Network traffic analysis in application performance management

In this article, we will look at what network traffic analysis is for monitoring and managing the performance of network applications, as well as the differences between real-time network traffic analysis and retrospective network traffic analysis (Retrospective Network Analysis, RNA).

Introduction

There is such a marketing technique: select a product or service property in demand on the market and state that your product or service also has this property in demand. Everyone needs whiteness of teeth - we will say that our toothpaste whitens teeth.

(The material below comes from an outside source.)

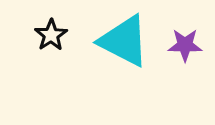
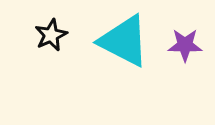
black star: rotated 8 degrees clockwise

With application performance management (APM, Application Performance Management, and Application Performance Monitoring) the same story. Today, almost every manufacturer of network management systems claims that its products allow you to manage application performance. Of course, “ponies are also horses,” but let's see what APM is and what functionality a toolkit must have in order to bear this proud name.

Signs of a Mature APM Solution

For many people, measuring the response time of a business application and managing its performance is almost the same. In fact this is not true. Measuring the reaction time is necessary, but not enough.
')
APM is a complex process that also includes measuring, evaluating, and documenting metrics related to IT infrastructure, and, most importantly, ensuring that the quality of application work and the quality of IT infrastructure can be linked with each other. In other words, it is necessary not only to determine that the application is working poorly, but also to find "guilty". To do this, in addition to measuring the response time, you need to track application errors, monitor the client-server dialogue, see trends. And all this must be done simultaneously for all active network equipment (switches, routers, etc.), all servers, as well as communication channels.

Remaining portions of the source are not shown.